Ab Mitte des 17. Jahrhunderts veränderte sich die Situation der Juden in Europa grundlegend. Das Themenfeld «Wege in die Neuzeit und das Wagnis der Moderne» beleuchtet ganz unterschiedliche Aspekte dieser Entwicklung im Aargau. Eine Spurensuche in den ehemaligen Schweizer «Judendörfern» geht Orten und Bauten nach, die für die Surbtaler Juden und Jüdinnen von Bedeutung waren. Es sind Bauten, die auf dem Kulturweg besucht werden können – außer der Mazzebäckerei in Lengnau: das Gebäude wurde abgerissen. Im Beitrag «Zurzacher Messen im Gerede. Der alte Marktort als Stoff neuer Legenden und Prozesse» werden literarische Motive einer jüdischen Heiligenlegende aus dem 19. Jahrhundert, die sich verselbständigt haben, historisch verortet. Ein Überblick über die Geschichte der Surbtaler Juden und ihr Umfeld vom 17. Jahrhundert bis zu den Anfängen des Kantons Aargau, der unter dem Titel «Konfessionalismus und Konvivenz» vorliegt, musste mit verschiedenen Schwierigkeiten zurechtkommen. Zur Knappheit der Quellen kommt der Umstand, dass vor 1803 das Gebiet des heutigen Kantons Aargau in unterschiedliche politische Territorien unterteilt war, die – wie die Herrschaften, denen sie unterstanden – variierten. Das spielte für die dort ansässigen Juden eine wichtige Rolle.
Die Übergangsperiode von Ancien Régime, Helvetischer Republik, napoleonischer Mediation und konservativer Restauration in bezug auf die jüdische Bevölkerung wird anhand der Vita von Wolf Dreyfuss, Financier der Helvetischen Republik, dargestellt. In der Helvetischen Republik wurden den Juden noch keine Bürgerrechte verliehen, zu wirksam waren die über Jahrhunderte eingeübten Stereotype.

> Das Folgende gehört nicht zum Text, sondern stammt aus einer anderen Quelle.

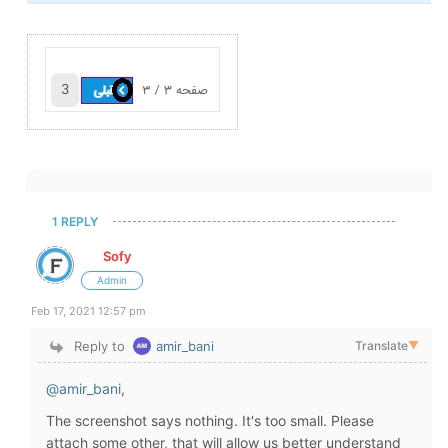
1 REPLY
Sofy
Admin
Feb 17, 2021 12:57 pm
Reply to
amir_bani
Translate
▼
@amir_bani
,
The screenshot says nothing. It's too small. Please
attach some other, that will allow us better understand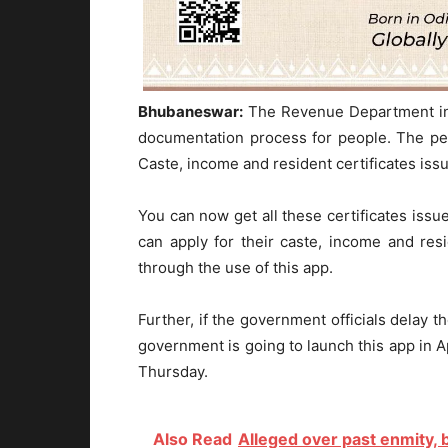
Bhubaneswar:
The Revenue Department in 
documentation process for people. The pe
Caste, income and resident certificates iss
You can now get all these certificates issu
can apply for their caste, income and re
through the use of this app.
Further, if the government officials delay 
government is going to launch this app in 
Thursday.
Also Read
Alleged over past enmity,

So steht der Beitrag über den steinigen Weg zur Gleichstellung der Schweizer Juden denn auch unter dem Titel «Emanzipation als ‹sittliche Verbesserung›». Erst bilaterale Handelsverträge führten zur rechtlichen Emanzipation; die gesellschaftliche Anerkennung stand damit aber erst am Anfang. Wie in jüdischen Landgemeinden Modernisierung rezipiert wurde, zeigt eine biographische Skizze des reformorientierten Endingener Lehrers Marcus Getsch Dreifuss. Ein weiterer Beitrag zeigt, wie Augustin Keller als Befürworter der rechtlichen Gleichstellung der Juden vom Berner Universitätsprofessor Moritz Lazarus unterstützt wurde.

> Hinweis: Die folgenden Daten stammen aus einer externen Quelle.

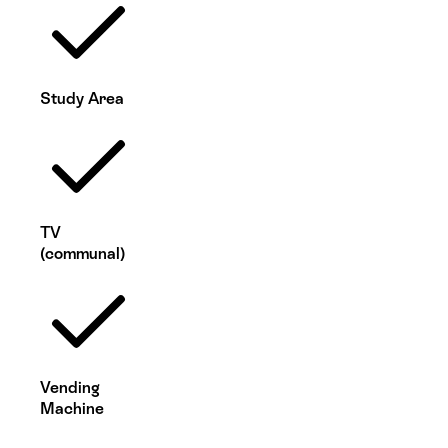
Study Area
TV
(communal)
Vending
Machine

Ein Blick auf den Schatz der 218 Tora-Wimpel aus Lengnau, die sich im Jüdischen Museum in Basel befinden, lässt den kulturellen Reichtum des Landjudentums erahnen. Beschlossen wird dieser Thementeil mit einer informativen Übersicht der Rabbiner im Surbtal vom 17. bis 20. Jahrhundert.

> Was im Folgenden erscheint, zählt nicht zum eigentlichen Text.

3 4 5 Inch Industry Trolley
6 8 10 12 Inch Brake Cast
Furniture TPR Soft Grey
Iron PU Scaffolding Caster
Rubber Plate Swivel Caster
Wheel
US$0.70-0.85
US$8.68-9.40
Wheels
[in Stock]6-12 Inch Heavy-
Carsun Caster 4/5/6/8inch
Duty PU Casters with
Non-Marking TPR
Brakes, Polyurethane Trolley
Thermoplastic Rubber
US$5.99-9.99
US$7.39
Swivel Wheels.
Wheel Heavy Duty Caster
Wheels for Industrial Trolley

Aspekte des neuartigen Zusammenlebens in der bürgerlichen Gesellschaft werden im Themenfeld «Konvivenzen und Konflikte in der bürgerlichen Gesellschaft» beleuchtet. Zunächst wird anhand der Werkgruppe «Lengnauer Bilderzyklus» von Alis Guggenheim (1896–1958) an das alltägliche Dorfleben, jüdisches Familienleben und jüdisch-christliches Zusammenleben an der Wende vom 19. zum 20. Jahrhundert erinnert. Nahe am Alltag sind auch die «Trouvaillen aus dem Surbtal», verschiedene Materialien zur Lokalgeschichte.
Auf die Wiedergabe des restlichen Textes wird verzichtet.